In chess, game pieces move about an 
~8 \times 8~ chessboard in a fashion defined by their type. The object of the game is to capture opposing pieces by landing on their squares, and eventually trapping the king piece.
In our version of the game, we shall use a variable sized board with only 
~2~ pieces on it: A white pawn which moves relentlessly towards the top row of the chessboard one square at a time per move; and a black knight which can move from its current location in any of up to eight ways: two squares up or down and one square left or right, or one square up or down and two squares left or right. The knight must remain on the board at all times; any move that would take it off the board is therefore disallowed. In the diagram below, the knight's position is labelled 
~K~ and its possible moves are labelled 
~1~ to 
~8~.
. . . . . . .
. . 8 . 1 . .
. 7 . . . 2 .
. . . K . . .
. 6 . . . 3 .
. . 5 . 4 . .
. . . . . . .
The pawn moves first; then the knight and pawn alternate moves. The knight tries to land either on the square occupied by the pawn (a win) or on the square immediately above the pawn (a stalemate). If the pawn reaches the top row of the board the game ends immediately and the knight loses (a loss).
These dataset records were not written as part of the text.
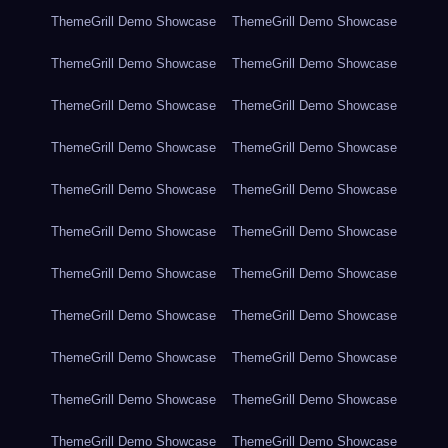
ThemeGrill Demo Showcase
ThemeGrill Demo Showcase
ThemeGrill Demo Showcase
ThemeGrill Demo Showcase
ThemeGrill Demo Showcase
ThemeGrill Demo Showcase
ThemeGrill Demo Showcase
ThemeGrill Demo Showcase
ThemeGrill Demo Showcase
ThemeGrill Demo Showcase
ThemeGrill Demo Showcase
ThemeGrill Demo Showcase
ThemeGrill Demo Showcase
ThemeGrill Demo Showcase
ThemeGrill Demo Showcase
ThemeGrill Demo Showcase
ThemeGrill Demo Showcase
ThemeGrill Demo Showcase
ThemeGrill Demo Showcase
ThemeGrill Demo Showcase
ThemeGrill Demo Showcase
ThemeGrill Demo Showcase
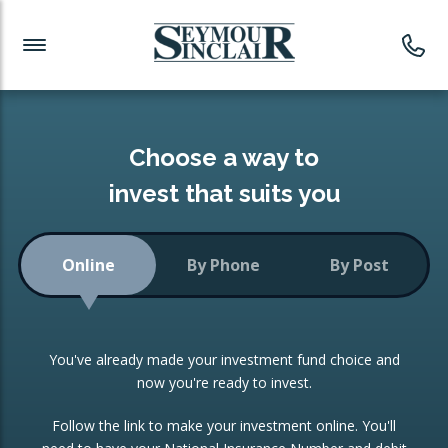
Investment News
Readymade Portfolios
Products
Latest News
Portfolios Overview
PRODUCTS:
Investment Ideas
Monthly Income
ISAs
Choose a way to
Portfolio
invest that suits you
Investment Funds
Growth Portfolio
CONSOLIDATING INVESTMENTS:
Online
By Phone
By Post
Low-Cost Index Tracking
Portfolio
ISA Transfers
You've already made your investment fund choice and
Investment Trust
Re-registration
now you're ready to invest.
Portfolio
Change of Agent
Follow the link to make your investment online. You'll
ETF Growth Portfolio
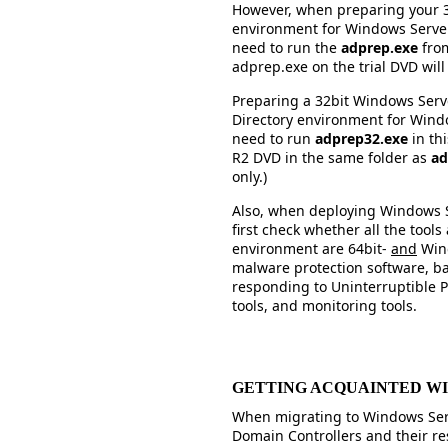
However, when preparing your 3
environment for Windows Server
need to run the
adprep.exe
from
adprep.exe on the trial DVD will 
Preparing a 32bit Windows Serv
Directory environment for Window
need to run
adprep32.exe
in th
R2 DVD in the same folder as
ad
only.)
Also, when deploying Windows S
first check whether all the tool
environment are 64bit-
and
Wind
malware protection software, b
responding to Uninterruptible 
tools, and monitoring tools.
GETTING ACQUAINTED W
When migrating to Windows Ser
Domain Controllers and their re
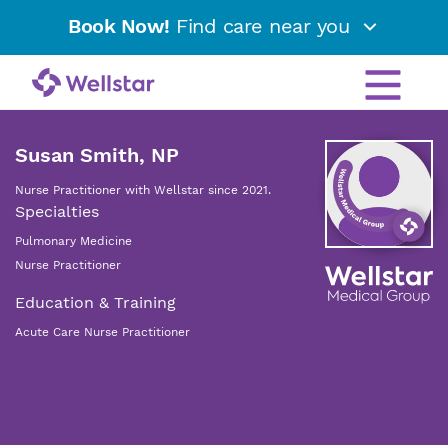
Book Now!
Find care near you
Susan Smith, NP
Nurse Practitioner with Wellstar since 2021.
Specialties
Pulmonary Medicine
Nurse Practitioner
Education & Training
Acute Care Nurse Practitioner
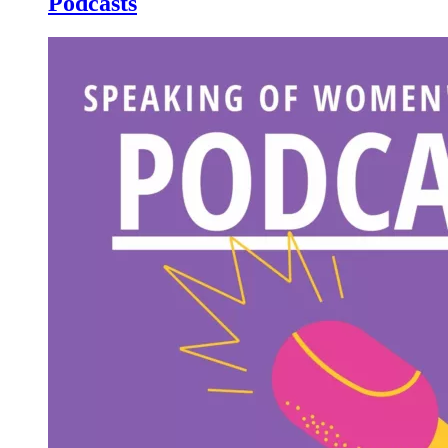
Podcasts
Write a program to determine whether the knight can win and, if it can, the minimum number of moves it must make to do so. If the knight cannot win, your program should determine if it can cause a stalemate and, if it can, the minimum number of moves it must make to do so. Finally if the knight cannot win or cause a stalemate, your program should compute the number of moves the knight makes before the pawn wins.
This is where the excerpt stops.